NEW ALBANY — On their own slates, students figured out the answer to a math problem written on the blackboard. After solving, they held it into the air and waited for the teacher to either tell them to wipe the correct answer off or try again.
That scene could have played out 100 years ago, but it happened with a group of fourth-graders Thursday at Division Street School.
The historic segregated school in New Albany is listed as the oldest in the state still owned by the district that built it.

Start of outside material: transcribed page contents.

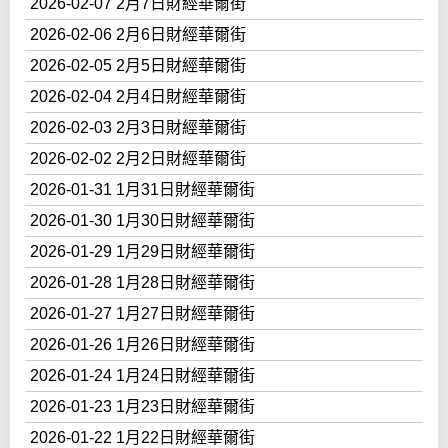
2026-02-07 2月7日財經華爾街
2026-02-06 2月6日財經華爾街
2026-02-05 2月5日財經華爾街
2026-02-04 2月4日財經華爾街
2026-02-03 2月3日財經華爾街
2026-02-02 2月2日財經華爾街
2026-01-31 1月31日財經華爾街
2026-01-30 1月30日財經華爾街
2026-01-29 1月29日財經華爾街
2026-01-28 1月28日財經華爾街
2026-01-27 1月27日財經華爾街
2026-01-26 1月26日財經華爾街
2026-01-24 1月24日財經華爾街
2026-01-23 1月23日財經華爾街
2026-01-22 1月22日財經華爾街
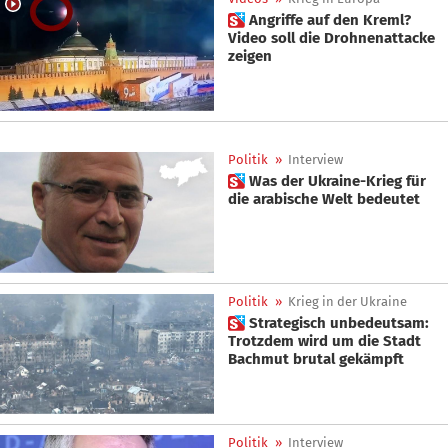
 Angriffe auf den Kreml?
Video soll die Drohnenattacke
zeigen
Politik
»
Interview
 Was der Ukraine-Krieg für
die arabische Welt bedeutet
Politik
»
Krieg in der Ukraine
 Strategisch unbedeutsam:
Trotzdem wird um die Stadt
Bachmut brutal gekämpft
Politik
»
Interview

Fourth-graders in the New Albany-Floyd County Consolidated School Corp. spend a day in the bolted-down desks to see what it would have been like to have class a century ago, more or less.
“It’s a great day for them to go back in time see what it would have been like for their great-grandparents and get a better understanding of what a segregated school would have been like,” Anne Smith said.
Smith is a fourth-grade teacher at Greenville Elementary School whose class had their field trip to Division Street School on Thursday.
She said the experience taught them more than just what a class looked like all that time ago. She said it also taught them the inequities black students suffered from the time it was opened in 1885 until it closed in 1946.
“They did enjoy seeing and learning a little about the history of the segregated school,” Smith said. “It’s an opportunity for them to learn first-hand what that must have been like for someone of color.”
Saundra Scott was the teacher for the day. She showed students the books black students would have used, which were passed down from white schools once new ones came in.
She said students may not fully grasp the concept that white students and black students attended separate schools, but they get an opportunity to see what some of the differences in the schools would have looked like.